Out of the 9,705 repression acts, 2,717 were arbitrary detentions and 3743 were illegal detentions in homes, according to a report by the Cuban Observatory for Human Rights (OCDH) released on January 5.
"As its decline deepens, the regime intensifies its repression. Thousands of repressive actions, hundreds of political prisoners, and a worsening of the living conditions for Cubans have marked the reality of the island in 2021. Unfortunately, we do not observe elements that indicate that this situation will change in the new year", claimed OCDH.
In December alone, at least 498 repressive actions were registered, 56 of which were some kind of detention.
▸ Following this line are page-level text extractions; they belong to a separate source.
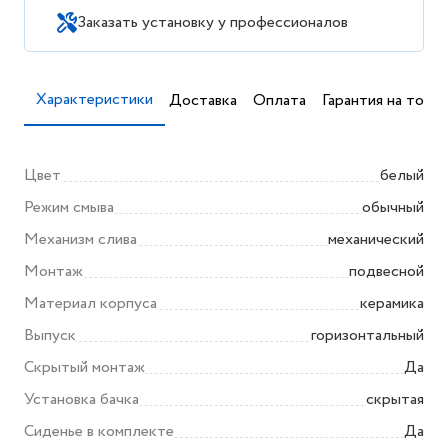
Заказать установку у профессионалов
Характеристики
Доставка
Оплата
Гарантия на товар
Цвет
белый
Режим смыва
обычный
Механизм слива
механический
Монтаж
подвесной
Материал корпуса
керамика
Выпуск
горизонтальный
Скрытый монтаж
Да
Установка бачка
скрытая
Сиденье в комплекте
Да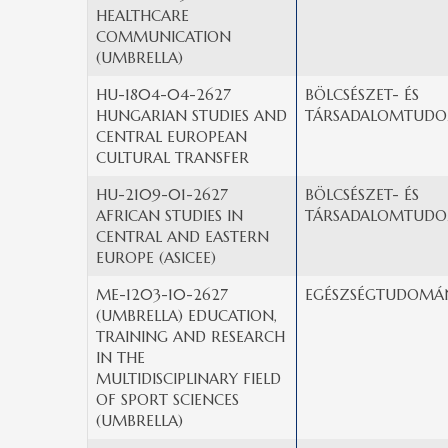
HEALTHCARE
COMMUNICATION
(UMBRELLA)
HU-1804-04-2627
BÖLCSÉSZET- ÉS
HUNGARIAN STUDIES AND
TÁRSADALOMTUDO
CENTRAL EUROPEAN
CULTURAL TRANSFER
HU-2109-01-2627
BÖLCSÉSZET- ÉS
AFRICAN STUDIES IN
TÁRSADALOMTUDO
CENTRAL AND EASTERN
EUROPE (ASICEE)
ME-1203-10-2627
EGÉSZSÉGTUDOMÁN
(UMBRELLA) EDUCATION,
TRAINING AND RESEARCH
IN THE
MULTIDISCIPLINARY FIELD
OF SPORT SCIENCES
(UMBRELLA)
Havana, Santiago de Cuba, and Villa Clara are the hot spots of this wave of repression, according to the OCDH count.
Repression acts intensified around July 11, the day of the largest popular uprising in the history of Cuban socialism. In the days that followed, thousands of people were arrested. The OCDH identified 1,001 political prisoners resulting from the event.
"The Cuban government behaves like a man who fights with his shadow and strikes in all directions, while the international community, especially Spain, European diplomacy and Latin America, look the other way,” said OCDH.
In early October, municipal and provincial courts carried out trials against July 11 demonstrators, mostly ordinary citizens with no political affiliation. The sentences given out ranged from a few months to more than 20 years in prison.
"Prosecutorial petitions against peaceful demonstrators in Cuba virtually equal protests with homicide crimes. If carried out, these would be the highest prison sentences since the politically motivated Black Spring of 2003," said Alejandro Gonzalez Raga, executive director of OCDH.
Out of the arrested protesters, 91 have been released with fines, 314 were sentenced to anywhere between one and 30 years in prison, 122 were charged with sedition, and 24 were prosecuted in ordinary trials, according to Cubalex.
In November, 712 people imprisoned for political reasons in Cuba, 562 of which are related to the wave of repression unleashed by the regime after the anti-government demonstrations of July 11 and 12, according to the human rights organization Prisoners Defenders (PD).